If my parents were worried about this part of my personality, they did not ever show it. But I suspect worried glances were exchanged.
Sometime in the early 1990s, Ma stopped wearing saris. It wasn’t a sudden decision, it was a gradual, matter-of-fact relinquishment for my mother, who was now a single woman handling an extremely stressful job (of being a building promoter) by then. Soon, her wardrobe was a sea of kurtas from Kolkata’s Treasure Island market. No more visits to French tailors for pre-puja fittings. No more Bombay Dyeing shopping. My working mother’s life had been simplified.
“I felt shackled by the sari then,” says my 63-year-old mother when I ask her about the decision, a day after India’s most sought-after designer openly shamed women who don’t know how to wear a sari. “It was not the most convenient thing to wear to construction sites that I had to visit everyday,” she says.
The first time my mother had to tie a sari on herself was when she was 12. Her earliest sari memory is not as fond as mine. “Whenever I visited my father’s ancestral home in Nawadwip (a town roughly 100km away from Kolkata), I had to wear saris to keep my paternal grandmother happy. I hated my holidays because of that. Because of the sari, I couldn’t do things that I wanted to.

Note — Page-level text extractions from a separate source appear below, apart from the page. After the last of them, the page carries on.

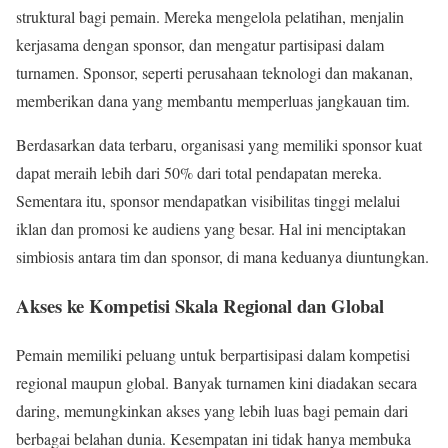
struktural bagi pemain. Mereka mengelola pelatihan, menjalin
kerjasama dengan sponsor, dan mengatur partisipasi dalam
turnamen. Sponsor, seperti perusahaan teknologi dan makanan,
memberikan dana yang membantu memperluas jangkauan tim.
Berdasarkan data terbaru, organisasi yang memiliki sponsor kuat
dapat meraih lebih dari 50% dari total pendapatan mereka.
Sementara itu, sponsor mendapatkan visibilitas tinggi melalui
iklan dan promosi ke audiens yang besar. Hal ini menciptakan
simbiosis antara tim dan sponsor, di mana keduanya diuntungkan.
Akses ke Kompetisi Skala Regional dan Global
Pemain memiliki peluang untuk berpartisipasi dalam kompetisi
regional maupun global. Banyak turnamen kini diadakan secara
daring, memungkinkan akses yang lebih luas bagi pemain dari
berbagai belahan dunia. Kesempatan ini tidak hanya membuka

The pallu was always trailing behind, the pleats coming off,” she says.
My mother eventually developed a love-hate relationship with the sari. “Whenever I wanted to look beautiful, I would reach out for a jamdani or a potla. But I never could accept it as a work-wear,” she says. This was probably the reason why my mother never actively encouraged my sister to wear saris. “When we were growing up, we graduated from frocks to saris. It was a societal thing. Even our friends and relatives gifted you saris when you hit puberty. Obviously, I didn’t want my daughter to feel compelled to wear a sari,” she says.
She remembers how girls in her college were neatly divided into two types — girls who wore saris, girls who didn’t. “And obviously girls who didn’t wear saris were considered to be of a certain type,” she says.

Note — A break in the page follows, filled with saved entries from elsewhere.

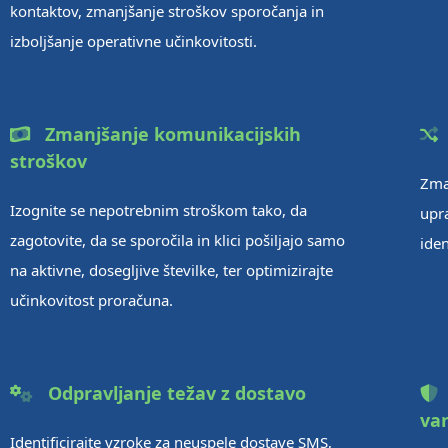
kontaktov, zmanjšanje stroškov sporočanja in
izboljšanje operativne učinkovitosti.
Zmanjšanje komunikacijskih
stroškov
Zma
Izognite se nepotrebnim stroškom tako, da
upra
zagotovite, da se sporočila in klici pošiljajo samo
iden
na aktivne, dosegljive številke, ter optimizirajte
učinkovitost proračuna.
Odpravljanje težav z dostavo
var
Identificirajte vzroke za neuspele dostave SMS,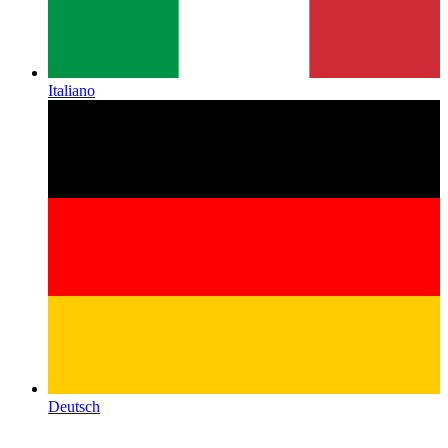
Italiano
Deutsch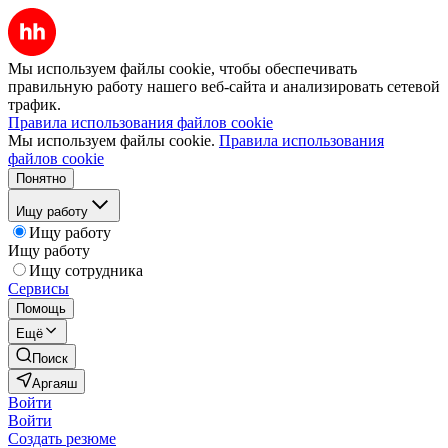
Мы используем файлы cookie, чтобы обеспечивать
правильную работу нашего веб-сайта и анализировать сетевой
трафик.
Правила использования файлов cookie
Мы используем файлы cookie.
Правила использования
файлов cookie
Понятно
Ищу работу
Ищу работу
Ищу работу
Ищу сотрудника
Сервисы
Помощь
Ещё
Поиск
Аргаяш
Войти
Войти
Создать резюме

In Satyajit Ray’s subversive Bengali film, Mahanagar (1963), Arati (Madhabi Mukhopadhyay), a Bengali housewife takes up a job as a door-to-door salesperson to meet the growing demands of a household. She, like all her Bengali Hindu colleagues, wears sari to work. The exception is Edith, a young Anglo-Indian girl who wears skirts to work and is therefore seen as a certain type by the boss, Himanshu. When Himanshu decides to fire Edith, Arati confronts him. “You don’t know what these kinds are like,” he spits.

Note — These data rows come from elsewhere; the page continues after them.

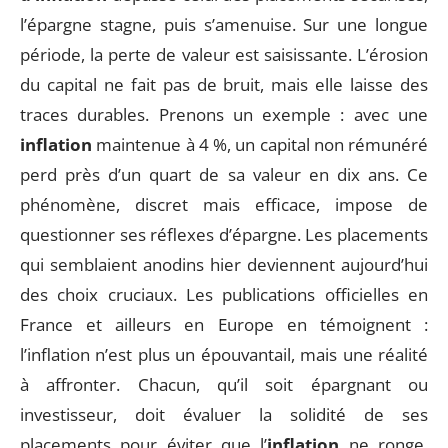
l’épargne stagne, puis s’amenuise. Sur une longue
période, la perte de valeur est saisissante. L’érosion
du capital ne fait pas de bruit, mais elle laisse des
traces durables. Prenons un exemple : avec une
inflation
maintenue à 4 %, un capital non rémunéré
perd près d’un quart de sa valeur en dix ans. Ce
phénomène, discret mais efficace, impose de
questionner ses réflexes d’épargne. Les placements
qui semblaient anodins hier deviennent aujourd’hui
des choix cruciaux. Les publications officielles en
France et ailleurs en Europe en témoignent :
l’inflation n’est plus un épouvantail, mais une réalité
à affronter. Chacun, qu’il soit épargnant ou
investisseur, doit évaluer la solidité de ses
placements pour éviter que l’
inflation
ne ronge,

Would she have embraced the sari more whole-heartedly had she not associated so many other things with it. “Maybe, I would have been more open to it. I still feel that I can’t move freely when I am wearing a sari. Maybe it’s just me,” she says.
When Sabyasachi said that Indian women who don’t know how to wear saris should be ashamed of themselves, he didn’t explicitly state that Indian women should wear saris at all times. But to burden them with a compulsion is unfair. “It’s a matter of choice and not matter of shame. How can anyone dictate terms about something so intensely private?” Ma sums up.